I'm trying to train my network model and I need a dataloader for that. The dataloader is returning different results in the first iteration over the dataset compared to the second iteration. How is this possible?
Code:
from Pointcloud.Modules.FileDataset import FileDataset
from Pointcloud.Modules import Config as config
dm = FileDataset(config.DATA_DIR, split_name=config.SPLIT_NAME, split=config.SPLIT)

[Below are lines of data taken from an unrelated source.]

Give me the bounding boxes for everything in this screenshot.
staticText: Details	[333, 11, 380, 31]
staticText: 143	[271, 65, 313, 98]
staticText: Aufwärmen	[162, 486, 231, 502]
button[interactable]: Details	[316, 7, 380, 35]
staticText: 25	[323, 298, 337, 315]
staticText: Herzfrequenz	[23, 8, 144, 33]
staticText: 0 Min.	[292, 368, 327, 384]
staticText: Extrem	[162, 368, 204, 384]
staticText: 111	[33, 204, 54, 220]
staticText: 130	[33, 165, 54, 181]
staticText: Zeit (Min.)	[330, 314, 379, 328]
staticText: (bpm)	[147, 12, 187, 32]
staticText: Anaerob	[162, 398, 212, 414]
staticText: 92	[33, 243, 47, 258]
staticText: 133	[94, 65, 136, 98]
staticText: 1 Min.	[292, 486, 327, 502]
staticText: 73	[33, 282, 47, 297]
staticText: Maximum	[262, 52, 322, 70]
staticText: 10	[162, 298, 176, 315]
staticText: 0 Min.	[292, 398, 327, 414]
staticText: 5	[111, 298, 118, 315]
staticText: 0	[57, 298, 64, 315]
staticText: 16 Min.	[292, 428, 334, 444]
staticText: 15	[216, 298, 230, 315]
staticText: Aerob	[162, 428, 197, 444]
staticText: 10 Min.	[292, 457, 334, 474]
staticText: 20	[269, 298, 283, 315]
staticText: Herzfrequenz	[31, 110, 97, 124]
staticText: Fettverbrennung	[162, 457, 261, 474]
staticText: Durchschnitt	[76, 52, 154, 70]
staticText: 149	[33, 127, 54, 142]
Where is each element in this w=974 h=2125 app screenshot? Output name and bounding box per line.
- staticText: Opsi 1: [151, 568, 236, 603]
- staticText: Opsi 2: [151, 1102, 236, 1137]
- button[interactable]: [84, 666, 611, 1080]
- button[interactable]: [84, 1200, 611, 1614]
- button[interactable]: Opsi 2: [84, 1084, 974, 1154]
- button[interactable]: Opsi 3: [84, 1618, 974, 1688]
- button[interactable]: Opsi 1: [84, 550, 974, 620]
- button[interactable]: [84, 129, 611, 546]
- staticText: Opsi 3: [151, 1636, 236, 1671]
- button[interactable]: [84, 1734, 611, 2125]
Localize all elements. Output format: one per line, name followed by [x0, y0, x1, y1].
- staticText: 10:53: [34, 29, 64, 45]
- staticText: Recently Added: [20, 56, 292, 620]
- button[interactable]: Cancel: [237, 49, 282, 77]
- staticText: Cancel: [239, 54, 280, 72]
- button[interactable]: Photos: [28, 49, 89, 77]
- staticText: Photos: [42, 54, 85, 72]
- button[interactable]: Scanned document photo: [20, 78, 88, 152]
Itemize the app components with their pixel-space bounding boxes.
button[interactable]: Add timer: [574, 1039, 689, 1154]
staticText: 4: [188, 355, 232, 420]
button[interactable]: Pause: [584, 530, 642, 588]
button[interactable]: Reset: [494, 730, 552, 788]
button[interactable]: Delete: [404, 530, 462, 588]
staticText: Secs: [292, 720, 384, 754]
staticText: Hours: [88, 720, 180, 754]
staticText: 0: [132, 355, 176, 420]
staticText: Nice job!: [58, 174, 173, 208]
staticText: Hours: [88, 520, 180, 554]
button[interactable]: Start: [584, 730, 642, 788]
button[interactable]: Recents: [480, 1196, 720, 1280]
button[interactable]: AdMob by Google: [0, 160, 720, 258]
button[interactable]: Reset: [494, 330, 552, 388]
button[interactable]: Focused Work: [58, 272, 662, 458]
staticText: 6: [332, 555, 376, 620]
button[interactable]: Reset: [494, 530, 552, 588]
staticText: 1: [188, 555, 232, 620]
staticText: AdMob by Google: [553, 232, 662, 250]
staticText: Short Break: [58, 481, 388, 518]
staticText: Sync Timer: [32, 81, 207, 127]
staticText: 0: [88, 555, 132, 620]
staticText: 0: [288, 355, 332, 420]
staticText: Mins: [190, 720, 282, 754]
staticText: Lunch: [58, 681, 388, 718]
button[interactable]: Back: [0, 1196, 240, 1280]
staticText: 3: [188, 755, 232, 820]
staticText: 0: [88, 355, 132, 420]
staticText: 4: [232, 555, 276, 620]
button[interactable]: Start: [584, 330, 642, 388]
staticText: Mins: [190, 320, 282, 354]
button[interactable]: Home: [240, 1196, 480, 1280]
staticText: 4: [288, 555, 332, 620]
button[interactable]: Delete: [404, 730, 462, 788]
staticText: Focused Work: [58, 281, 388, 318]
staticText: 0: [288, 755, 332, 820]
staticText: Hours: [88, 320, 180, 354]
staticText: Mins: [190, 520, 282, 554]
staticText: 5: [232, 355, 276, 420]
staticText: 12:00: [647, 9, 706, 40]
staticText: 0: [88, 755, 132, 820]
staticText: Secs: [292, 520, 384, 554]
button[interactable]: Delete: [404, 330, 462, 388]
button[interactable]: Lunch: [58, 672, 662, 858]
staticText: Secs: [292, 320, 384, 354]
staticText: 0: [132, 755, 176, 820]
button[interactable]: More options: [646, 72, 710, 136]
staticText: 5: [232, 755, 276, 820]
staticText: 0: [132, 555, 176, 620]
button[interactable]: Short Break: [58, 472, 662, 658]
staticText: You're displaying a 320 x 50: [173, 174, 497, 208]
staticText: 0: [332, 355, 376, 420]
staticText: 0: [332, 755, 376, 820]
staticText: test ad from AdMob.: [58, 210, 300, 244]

train_dl = dm.train_dataloader(config.BATCH_SIZE, config.NUM_WORKERS)
for i in range(2):
sum = 0
for j, minibatch in enumerate(train_dl):
if j < 8: # Only showing the first 8 iterations to show the problem.
print(j, minibatch.batch.unique(return_counts=True))
sum += 1
print(f"Iteration {i}\nNumber of iterations: {sum}\nNumber of batches: {len(train_dl.dataset) / config.BATCH_SIZE}")
Output:
train bs: 25008
val bs: 8335
test bs: 8339
0 (tensor([0], device='cuda:0'), tensor([756], device='cuda:0'))
1 (tensor([0], device='cuda:0'), tensor([756], device='cuda:0'))
2 (tensor([0], device='cuda:0'), tensor([774], device='cuda:0'))
3 (tensor([0], device='cuda:0'), tensor([787], device='cuda:0'))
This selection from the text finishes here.